Adaptive Differential Privacy for Federated Medical Image Segmentation Across Diverse Modalities
Summary: arXiv:2604.06518v1 Announce Type: cross
Abstract
Large volumes of medical data remain underutilized because centralizing distributed data is often infeasible due to strict privacy regulations and institutional constraints. In addition, models trained in centralized settings frequently fail to generalize across clinical sites because of heterogeneity in imaging protocols and continuously evolving data distributions arising from differences in scanners, acquisition parameters, and patient populations. Federated learning offers a promising solution by enabling collaborative model training without sharing raw data.
However, incorporating differential privacy into federated learning, while essential for privacy guarantees, often leads to degraded accuracy, unstable convergence, and reduced generalization. In this work, we propose an adaptive differentially private federated learning (ADP-FL) framework for medical image segmentation that dynamically adjusts privacy mechanisms to better balance the privacy-utility trade-off.
Key Contributions
- Stabilizes training processes while improving Dice scores and segmentation boundary quality.
- Maintains rigorous privacy guarantees throughout the model training.
- Evaluates the effectiveness of ADP-FL across diverse imaging modalities and segmentation tasks.
Evaluation and Results
The proposed approach was evaluated across various segmentation tasks, including:
- Skin lesion segmentation in dermoscopic images.
- Kidney tumor segmentation in 3D CT scans.
- Brain tumor segmentation in multi-parametric MRI.

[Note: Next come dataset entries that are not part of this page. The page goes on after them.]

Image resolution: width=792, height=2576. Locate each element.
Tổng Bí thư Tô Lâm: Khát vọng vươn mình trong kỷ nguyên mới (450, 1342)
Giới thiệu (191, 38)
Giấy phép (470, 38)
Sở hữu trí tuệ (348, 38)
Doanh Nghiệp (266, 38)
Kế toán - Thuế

Compared with conventional federated learning and standard differentially private federated learning, ADP-FL consistently achieves:
- Higher accuracy in segmentation results.
- Improved boundary delineation of anatomical structures.
- Faster convergence during training cycles.
- Greater training stability across diverse datasets.
Conclusion
The results indicate that ADP-FL approaches the performance of non-private federated learning under the same privacy budgets, demonstrating the practical viability of this framework for high-performance, privacy-preserving medical image segmentation. This advancement could lead to greater utilization of medical data while ensuring compliance with privacy regulations, ultimately enhancing patient care through improved diagnostic tools.
As federated learning continues to evolve, the integration of adaptive differential privacy stands out as a promising pathway for the future of medical imaging and other sensitive data applications.